To describe relations between entities and dimensions, children reference their parents. This ensures that an entity can have only one parent, and keeps the size of dimension and entity definitions reasonable even where there are thousands of children. Taxonomies, on the other hand, explicitly list their dimensions because dimensions are allowed to be in more than one taxonomy and dimensions are not expected to be large in number.

aceTaxonomyDefinition

A taxonomy definition contains a name, an ID, and a list of dimensions. The list of dimensions is represented as a list of aliases without namespace (always in the _taxonomy namespace).

Attribute	Description
id	Should match the content's alias in _taxonomy
name	Default human readable name for the taxonomy
dimensions	A list of strings that are un-namespaced aliases for dimensions

Currently taxonomy names cannot be localized.

aceDimensionDefinition

A dimension definition contains a name, an ID, a flag specifying whether the dimension is enumerable or not, and localizations. The definition does not include a list of the dimension's child entities, instead the entities reference their parents.

Attribute	Description
id	Should match the content's alias in _taxonomy
name	Default human readable name for the dimension
enumerable	Defines whether the dimension is considered enumerable or not
localizations	An object mapping language codes to the dimension's name in that language

aceEntityDefinition

An entity definition contains a name, an ID, a parent, and localizations. The definition does not include a list of the entity's children, instead entities reference their parents.

Attribute	Description
id	Should match the content's alias in _taxonomy
name	Default human readable name for the entity
localizations	An object mapping language codes to the dimension's name in that language
parent	The entity's parent, either another entity or a dimension

Taxonomy Service

The Taxonomy Service is a REST web service for accessing Atex Metadata taxonomies. It contains two endpoints: structure and complete. structure is used to fetch the taxonomy structure definitions stored in the system, while complete is intended to support autocompletion of entities. The Taxonomy Service uses JSON to represent results.

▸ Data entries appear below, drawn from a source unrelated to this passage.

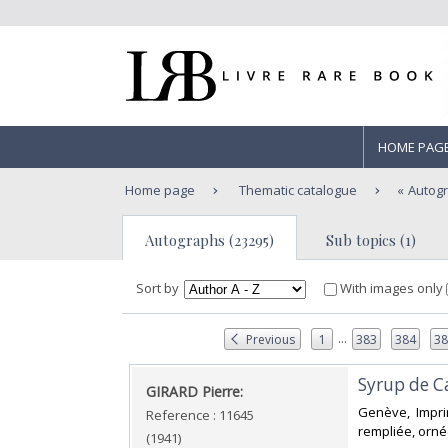
HOME PAG
Home page
Thematic catalogue
Autog
Autographs (23295)
Sub topics (1)
Sort by
With images only
...
Previous
1
383
384
3
‎Syrup de Ca
‎GIRARD Pierre:‎
‎Genève, Impr
Reference : 11645
rempliée, orné
(1941)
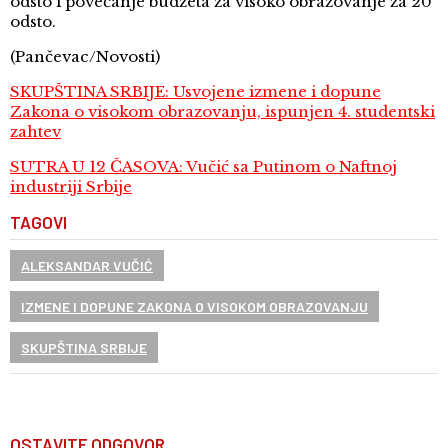
odsto i povećanje budžeta za visoko obrazovanje za 20
odsto.
(Pančevac/Novosti)
SKUPŠTINA SRBIJE: Usvojene izmene i dopune
Zakona o visokom obrazovanju, ispunjen 4. studentski
zahtev
SUTRA U 12 ČASOVA: Vučić sa Putinom o Naftnoj
industriji Srbije
TAGOVI
ALEKSANDAR VUČIĆ
IZMENE I DOPUNE ZAKONA O VISOKOM OBRAZOVANJU
SKUPŠTINA SRBIJE
OSTAVITE ODGOVOR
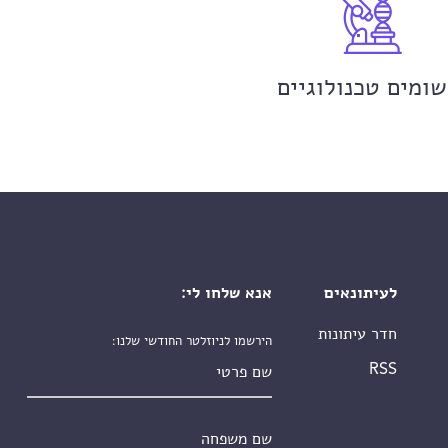
שומים טכנולוגיים
לעיתונאים
אנא שלחו לי:
חדר עיתונות
הירשמו לניוזלטר החודשי שלנו:
שם פרטי
RSS
שם משפחה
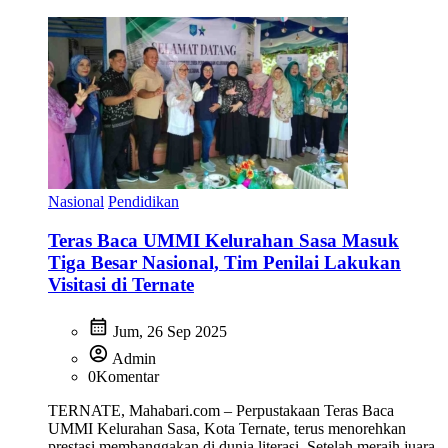
Nasional
Pendidikan
Teras Baca UMMI Kelurahan Sasa Masuk
Tiga Besar Nasional, Tim Penilai Lakukan
Visitasi di Ternate
calendar_month
Jum, 26 Sep 2025
account_circle
Admin
0
Komentar
TERNATE, Mahabari.com – Perpustakaan Teras Baca
UMMI Kelurahan Sasa, Kota Ternate, terus menorehkan
prestasi membanggakan di dunia literasi. Setelah meraih juara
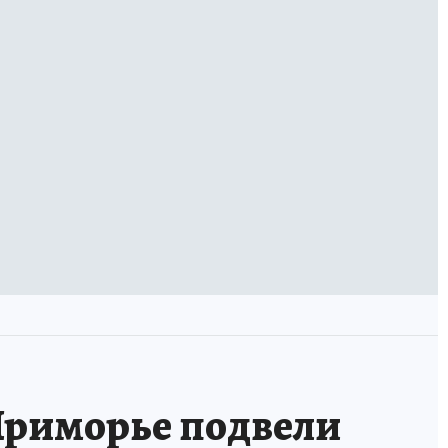
Приморье подвели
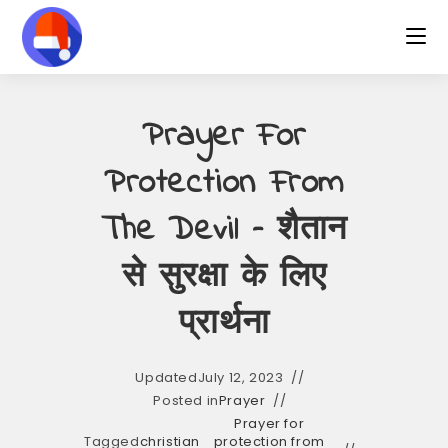
Skip
to
content
Prayer For
Protection From
The Devil – शैतान
से सुरक्षा के लिए
प्रार्थना
Updated
July 12, 2023
Posted in
Prayer
Prayer for
Tagged
christian
protection from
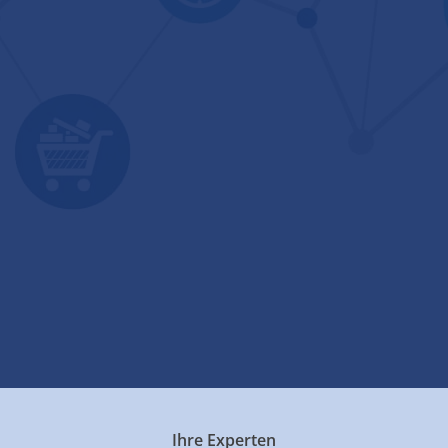
Ihre Experten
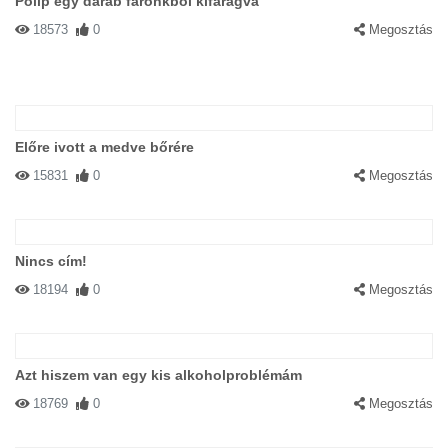
Polip egy darab farönkből kifaragva
18573
0
Megosztás
Előre ivott a medve bőrére
15831
0
Megosztás
Nincs cím!
18194
0
Megosztás
Azt hiszem van egy kis alkoholproblémám
18769
0
Megosztás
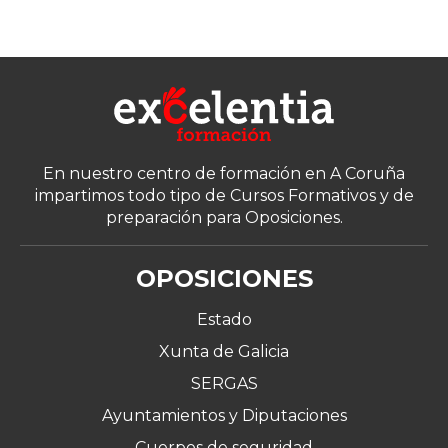
En nuestro centro de formación en A Coruña
impartimos todo tipo de Cursos Formativos y de
preparación para Oposiciones.
OPOSICIONES
Estado
Xunta de Galicia
SERGAS
Ayuntamientos y Diputaciones
Cuerpos de seguridad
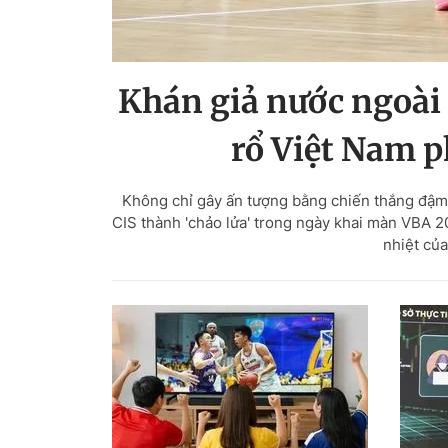
Khán giả nước ngoài 
rổ Việt Nam p
Không chỉ gây ấn tượng bằng chiến thắng đậm 
CIS thành 'chảo lửa' trong ngày khai màn VBA 2
nhiệt của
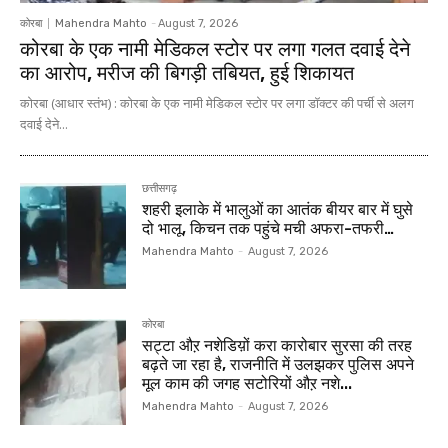
कोरबा
Mahendra Mahto
-
August 7, 2026
कोरबा के एक नामी मेडिकल स्टोर पर लगा गलत दवाई देने
का आरोप, मरीज की बिगड़ी तबियत, हुई शिकायत
कोरबा (आधार स्तंभ) : कोरबा के एक नामी मेडिकल स्टोर पर लगा डॉक्टर की पर्ची से अलग
दवाई देने...
छत्तीसगढ़
शहरी इलाके में भालुओं का आतंक बीयर बार में घुसे
दो भालू, किचन तक पहुंचे मची अफरा-तफरी…
Mahendra Mahto
-
August 7, 2026
कोरबा
सट्टा औऱ नशेडिय़ों करा कारोबार सुरसा की तरह
बढ़ते जा रहा है, राजनीति में उलझकर पुलिस अपने
मूल काम की जगह सटोरियों औऱ नशे...
Mahendra Mahto
-
August 7, 2026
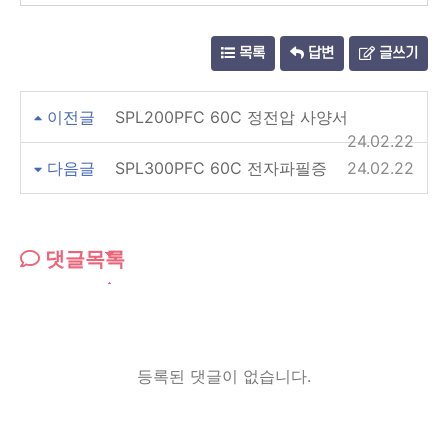
목록
답변
글쓰기
이전글
SPL200PFC 60C 정전압 사양서
24.02.22
다음글
SPL300PFC 60C 전자파필증
24.02.22
댓글목록
등록된 댓글이 없습니다.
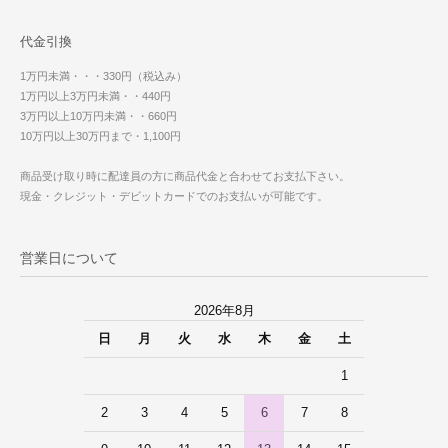
代金引換
1万円未満・・・330円（税込み）
1万円以上3万円未満・・440円
3万円以上10万円未満・・660円
10万円以上30万円まで・1,100円
商品受け取り時に配達員の方に商品代金と合わせてお支払下さい。
現金・クレジット・デビットカードでのお支払いが可能です。
営業日について
2026年8月
日
月
火
水
木
金
土
1
2
3
4
5
6
7
8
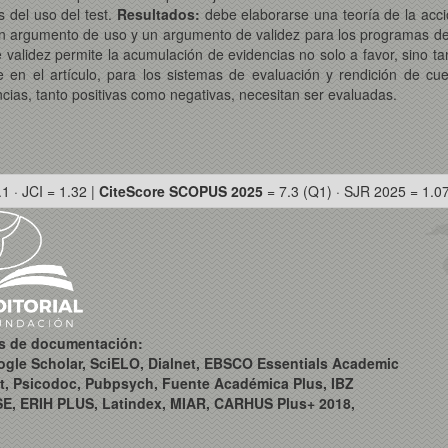
 del uso del test.
Resultados:
debe elaborarse una teoría de la acc
 un argumento de uso y un argumento de validez para los programas de 
validez permite la acumulación de evidencias no solo a favor, sino ta
en el artículo, para los sistemas de evaluación y rendición de cu
ncias, tanto positivas como negativas, necesitan ser evaluadas.
.1 · JCI = 1.32 |
CiteScore SCOPUS 2025
= 7.3 (Q1) · SJR 2025 = 1.0
os de documentación:
ogle Scholar, SciELO, Dialnet, EBSCO Essentials Academic
t, Psicodoc, Pubpsych, Fuente Académica Plus, IBZ
SE, ERIH PLUS, Latindex, MIAR, CARHUS Plus+ 2018,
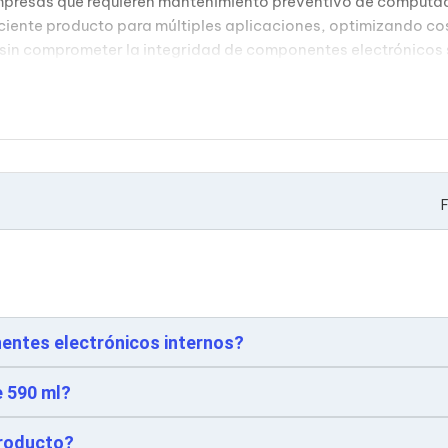
empresas que requieren mantenimiento preventivo de computado
iciente producto para múltiples aplicaciones, optimizando 
sin comprometer la integridad de componentes electrónicos 
F
entes electrónicos internos?
e 590 ml?
producto?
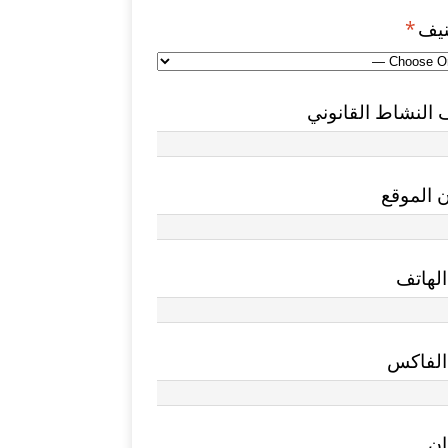
نيف
*
النشاط القانوني
 الموقع
لهاتف
الفاكس
ان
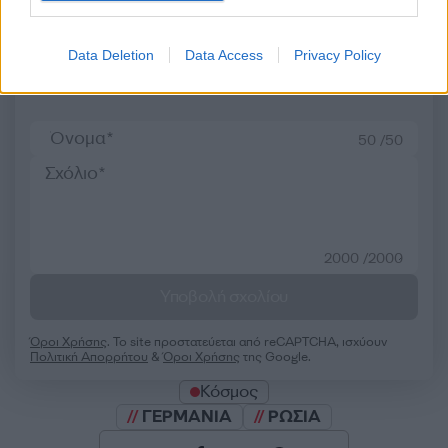
Data Deletion
Data Access
Privacy Policy
Σχολίασε εδώ
50 /50
2000 /2000
Υποβολή σχολίου
Όροι Χρήσης
. Το site προστατεύεται από reCAPTCHA, ισχύουν
Πολιτική Απορρήτου
&
Όροι Χρήσης
της Google.
Κόσμος
ΓΕΡΜΑΝΙΑ
ΡΩΣΙΑ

There are currently two possible values for the {functional-domain} part of the url, namely: structure, and complete. The structure domain concerns examining and updating the underlying taxonomy structure.

Structure

The structure endpoint lets you get a taxonomy, dimension or entity. It is located under /structure in the the Taxonomy Service, where ID is a taxonomy, dimension or entity ID. It only supports GET requests.

All operations for the structure endpoint follow the same URL format:

/structure/{id}

where ID is the ID of the taxonomy, dimension or entity you want to get. The ID can also be left out, in which case you will get all taxonomies.

Depth

When fetching a structure, you can request a certain maximum depth, to limit the size of the response. By default the maximum depth is 100, which should be enough for almost all taxonomies.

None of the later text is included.